From the records below, extract only the lines running from the line with "Рации и Аксессуары" to the line with "картой через терминал", both lines included, reproducing them exactly.

Saved entries:
+ + + +

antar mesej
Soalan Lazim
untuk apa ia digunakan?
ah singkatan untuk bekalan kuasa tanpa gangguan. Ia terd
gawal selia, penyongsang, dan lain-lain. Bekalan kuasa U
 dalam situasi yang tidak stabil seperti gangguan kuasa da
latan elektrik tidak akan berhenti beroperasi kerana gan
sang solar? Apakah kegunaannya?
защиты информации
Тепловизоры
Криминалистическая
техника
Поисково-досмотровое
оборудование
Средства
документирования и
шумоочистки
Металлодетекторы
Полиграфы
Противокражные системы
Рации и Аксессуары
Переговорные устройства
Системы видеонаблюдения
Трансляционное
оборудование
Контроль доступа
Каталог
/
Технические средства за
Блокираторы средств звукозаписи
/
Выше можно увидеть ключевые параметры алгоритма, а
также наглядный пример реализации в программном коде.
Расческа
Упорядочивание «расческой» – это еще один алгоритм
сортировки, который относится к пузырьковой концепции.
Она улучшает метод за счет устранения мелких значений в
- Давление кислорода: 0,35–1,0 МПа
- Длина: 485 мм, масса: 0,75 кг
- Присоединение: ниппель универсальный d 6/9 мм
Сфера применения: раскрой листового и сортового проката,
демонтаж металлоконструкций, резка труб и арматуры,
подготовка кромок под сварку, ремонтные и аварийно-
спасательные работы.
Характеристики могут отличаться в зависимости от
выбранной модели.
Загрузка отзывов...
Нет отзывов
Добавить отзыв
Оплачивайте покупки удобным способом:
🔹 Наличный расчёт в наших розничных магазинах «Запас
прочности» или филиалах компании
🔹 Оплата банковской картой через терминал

+ + + +

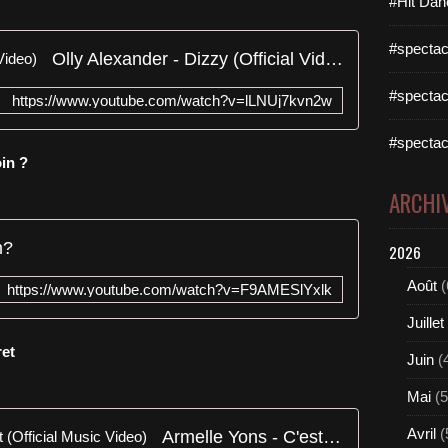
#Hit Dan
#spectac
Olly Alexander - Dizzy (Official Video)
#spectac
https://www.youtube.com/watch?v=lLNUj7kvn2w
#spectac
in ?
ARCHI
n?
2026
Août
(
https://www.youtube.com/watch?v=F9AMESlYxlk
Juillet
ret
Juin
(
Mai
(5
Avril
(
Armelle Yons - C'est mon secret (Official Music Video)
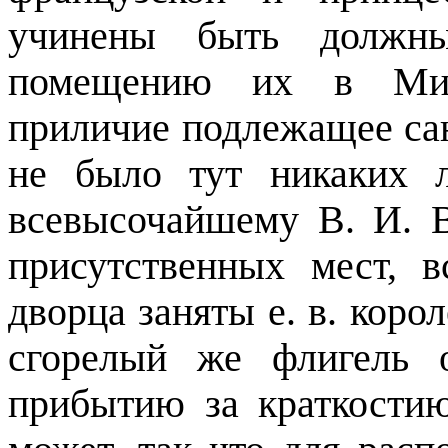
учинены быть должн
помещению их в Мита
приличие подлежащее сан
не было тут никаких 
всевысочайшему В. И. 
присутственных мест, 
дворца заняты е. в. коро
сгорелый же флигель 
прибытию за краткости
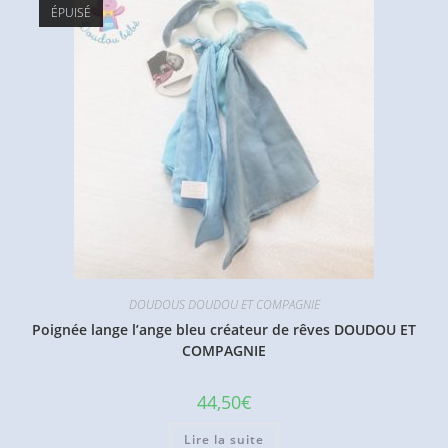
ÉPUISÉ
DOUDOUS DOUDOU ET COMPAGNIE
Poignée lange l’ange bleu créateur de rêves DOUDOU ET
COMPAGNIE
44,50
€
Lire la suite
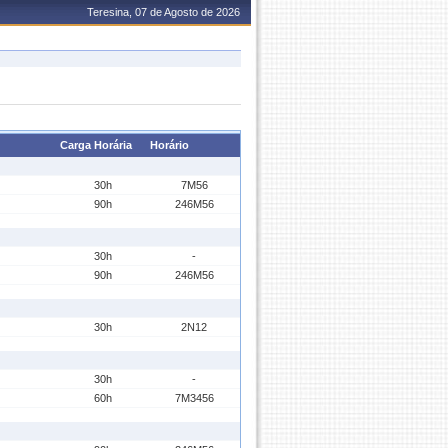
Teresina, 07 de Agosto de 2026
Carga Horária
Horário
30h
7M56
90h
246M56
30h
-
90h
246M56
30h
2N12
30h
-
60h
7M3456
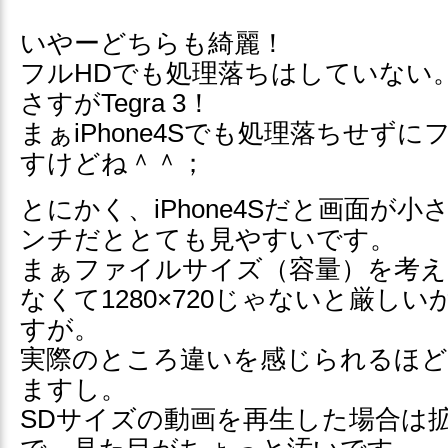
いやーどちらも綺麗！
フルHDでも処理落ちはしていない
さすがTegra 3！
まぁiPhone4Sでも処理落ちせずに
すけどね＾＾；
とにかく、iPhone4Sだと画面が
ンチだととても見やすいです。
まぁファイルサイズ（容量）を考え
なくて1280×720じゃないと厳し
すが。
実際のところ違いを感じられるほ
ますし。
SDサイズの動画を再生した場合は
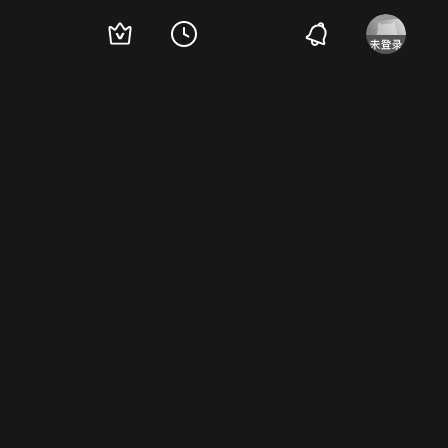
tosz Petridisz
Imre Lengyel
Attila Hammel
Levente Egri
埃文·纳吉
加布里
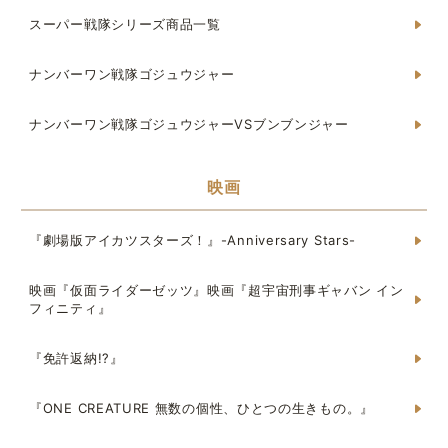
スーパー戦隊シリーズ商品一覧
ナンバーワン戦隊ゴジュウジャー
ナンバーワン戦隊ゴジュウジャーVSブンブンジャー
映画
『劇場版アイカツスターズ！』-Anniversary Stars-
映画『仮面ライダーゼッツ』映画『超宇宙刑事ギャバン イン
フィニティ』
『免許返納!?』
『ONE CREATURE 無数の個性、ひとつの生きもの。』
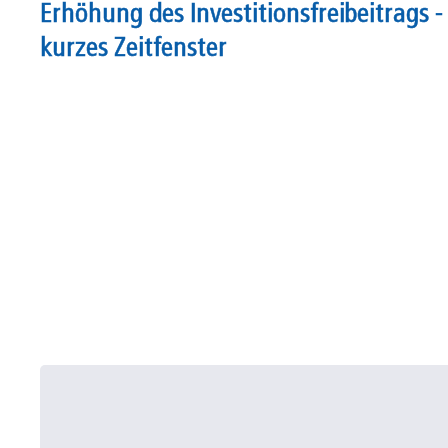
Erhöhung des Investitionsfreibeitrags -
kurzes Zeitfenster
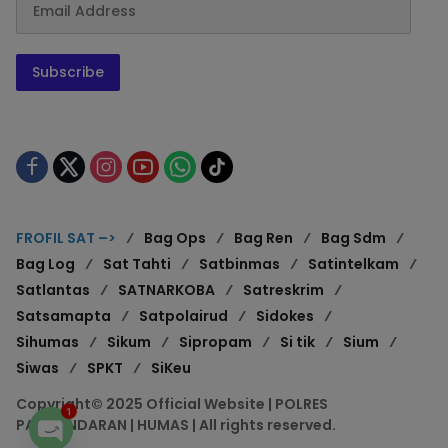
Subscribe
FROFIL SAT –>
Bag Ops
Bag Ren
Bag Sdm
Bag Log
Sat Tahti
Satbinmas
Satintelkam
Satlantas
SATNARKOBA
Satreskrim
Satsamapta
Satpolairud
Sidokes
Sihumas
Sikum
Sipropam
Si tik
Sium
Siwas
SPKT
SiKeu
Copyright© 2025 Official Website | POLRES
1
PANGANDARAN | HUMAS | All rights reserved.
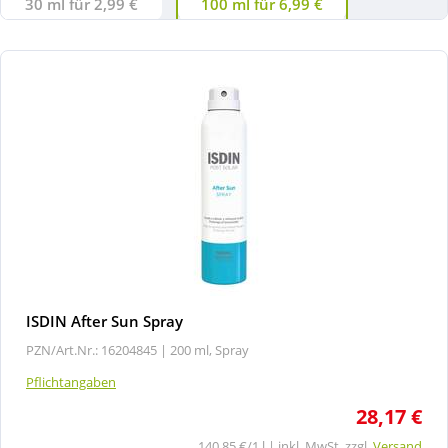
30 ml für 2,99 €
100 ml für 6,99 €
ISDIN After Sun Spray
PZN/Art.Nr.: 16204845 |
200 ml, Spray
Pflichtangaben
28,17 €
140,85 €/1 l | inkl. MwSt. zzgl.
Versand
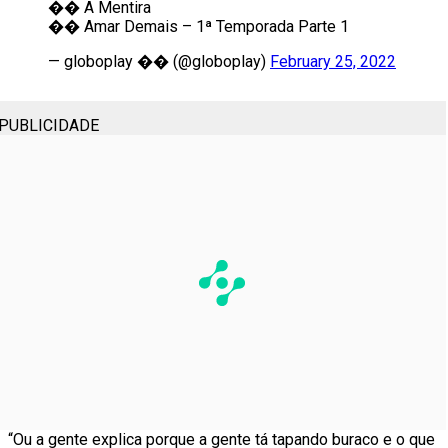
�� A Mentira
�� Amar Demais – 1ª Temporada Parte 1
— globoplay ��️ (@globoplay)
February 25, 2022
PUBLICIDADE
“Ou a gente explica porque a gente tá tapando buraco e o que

+ + + +

▸ **ANSWER SECTION**
Рации и Аксессуары
Переговорные устройства
Системы видеонаблюдения
Трансляционное
оборудование
Контроль доступа
Каталог
/
Технические средства за
Блокираторы средств звукозаписи
/
Выше можно увидеть ключевые параметры алгоритма, а
также наглядный пример реализации в программном коде.
Расческа
Упорядочивание «расческой» – это еще один алгоритм
сортировки, который относится к пузырьковой концепции.
Она улучшает метод за счет устранения мелких значений в
- Давление кислорода: 0,35–1,0 МПа
- Длина: 485 мм, масса: 0,75 кг
- Присоединение: ниппель универсальный d 6/9 мм
Сфера применения: раскрой листового и сортового проката,
демонтаж металлоконструкций, резка труб и арматуры,
подготовка кромок под сварку, ремонтные и аварийно-
спасательные работы.
Характеристики могут отличаться в зависимости от
выбранной модели.
Загрузка отзывов...
Нет отзывов
Добавить отзыв
Оплачивайте покупки удобным способом:
🔹 Наличный расчёт в наших розничных магазинах «Запас
прочности» или филиалах компании
🔹 Оплата банковской картой через терминал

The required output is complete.